Dans le cadre d'une première table ronde organisée mardi 26 mai à Brazzaville en marge des Assemblées annuelles du Groupe de la Banque africaine de développement, les bailleurs du Fonds bleu du Bassin du Congo se sont engagés à mobiliser plus de trois milliards de dollars pour financer 63 projets bas carbone dans le premier poumon écologique mondial.
« Ensemble, à la suite de vos engagements précis, nous venons de faire un pas supplémentaire vers la réalisation du mandat statutaire du Fonds Bleu pour le Bassin du Congo attendu par les États et les populations », a déclaré le président congolais Denis Sassou N'Guesso, qui préside également la Commission climat du Bassin du Congo, qui vise notamment à lutter contre le changement climatique et à faire la promotion de l'économie bleue.
L'objectif de financement du premier programme prioritaire de 70 projets du Fonds Bleu pour le Bassin du Congo était fixé à 5,72 milliards de dollars par les 17 pays membres de la Commission.

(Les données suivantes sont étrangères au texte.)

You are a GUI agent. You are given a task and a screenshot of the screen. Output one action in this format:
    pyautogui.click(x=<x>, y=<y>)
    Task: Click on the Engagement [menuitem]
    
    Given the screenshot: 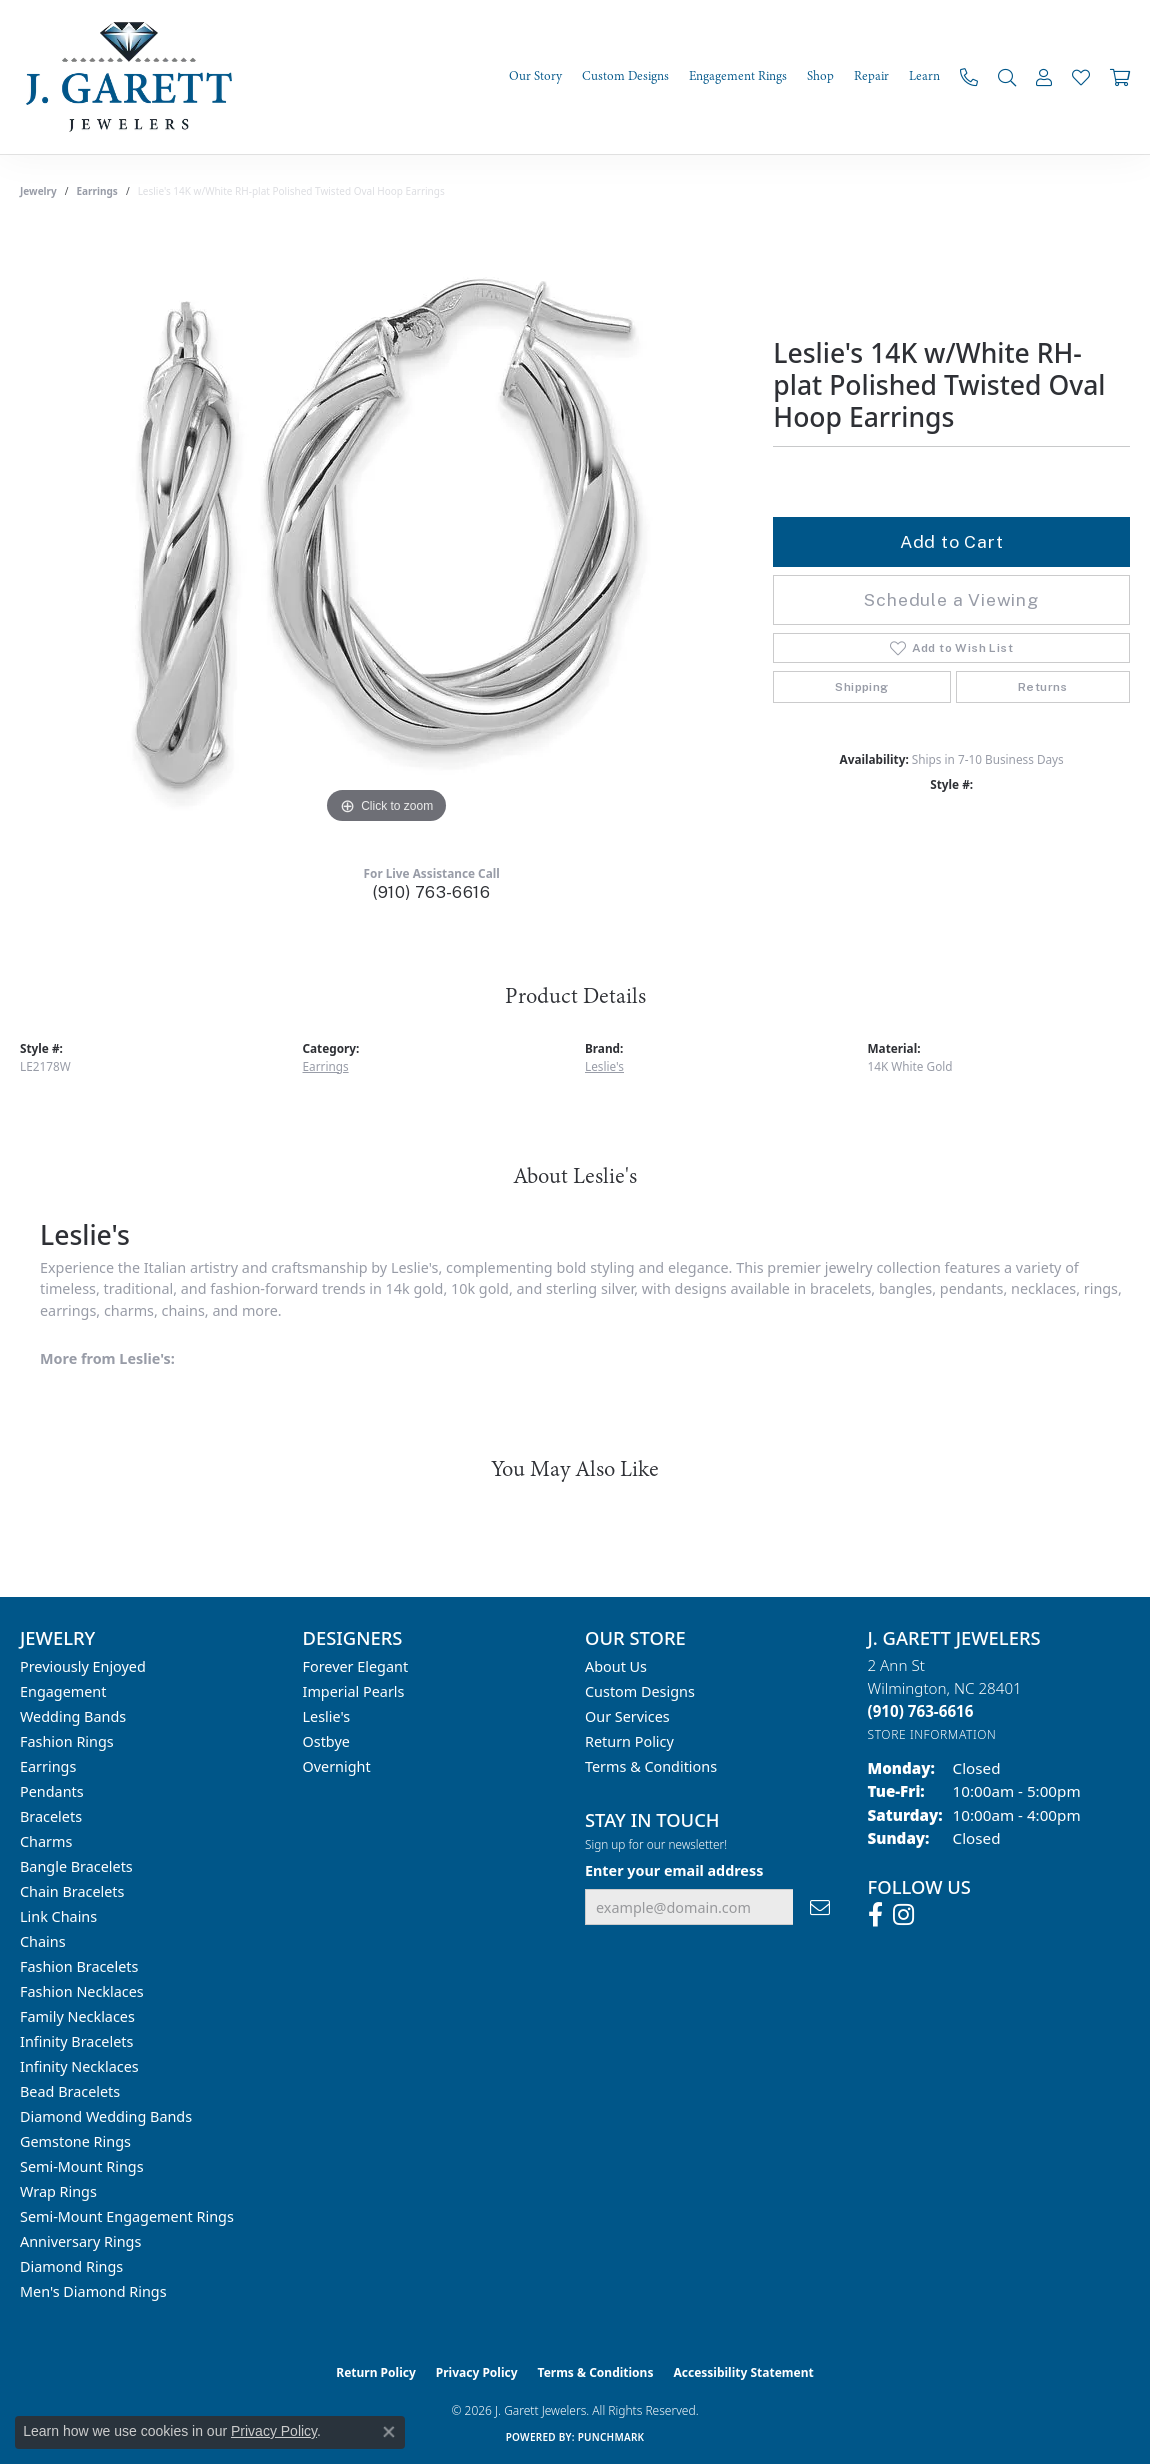 What is the action you would take?
    pyautogui.click(x=63, y=1691)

Lors de cette table ronde, le Groupe de la Banque africaine de développement s'est engagé sur un financement préliminaire de 250 millions de dollars pour mettre en oeuvre des projets portés par le mécanisme climatique régional. Le directeur général de l'institution pour l'Afrique centrale, Léandre Bassolé, a souligné, au nom du président du Groupe de la Banque, Dr Sidi Ould Tah, que les six pays du bassin du Congo (Cameroun, Gabon, Guinée équatoriale, République centrafricaine, République du Congo, République démocratique du Congo) ne pouvaient continuer de supporter seuls le coût de cette responsabilité mondiale. « La table ronde, qui nous réunit aujourd'hui, constitue une réelle opportunité pour nous tous de consentir davantage d'efforts pour mobiliser des ressources en faveur du bassin du Congo. Pour sa part, la Banque africaine de développement poursuivra avec détermination son engagement aux côtés des pays du bassin du Congo et de l'ensemble de ses partenaires afin de mobiliser tous les instruments de financement disponibles. La mise en oeuvre des piliers de ma vision des Quatre Points cardinaux devrait permettre de consolider et élargir nos engagements actuels », a déclaré M. Bassolé, qui prononçait le discours du président Ould Tah.
Deuxième région forestière tropicale humide après l'Amazonie, le bassin du Congo abrite 300 millions d'hectares de forêts et de tourbières, essentiels pour le climat, la biodiversité et l'eau. Il constitue un puits de carbone exceptionnel qui stocke des milliards de tonnes de carbone et fait vivre des dizaines de millions d'Africains dans la sous-région.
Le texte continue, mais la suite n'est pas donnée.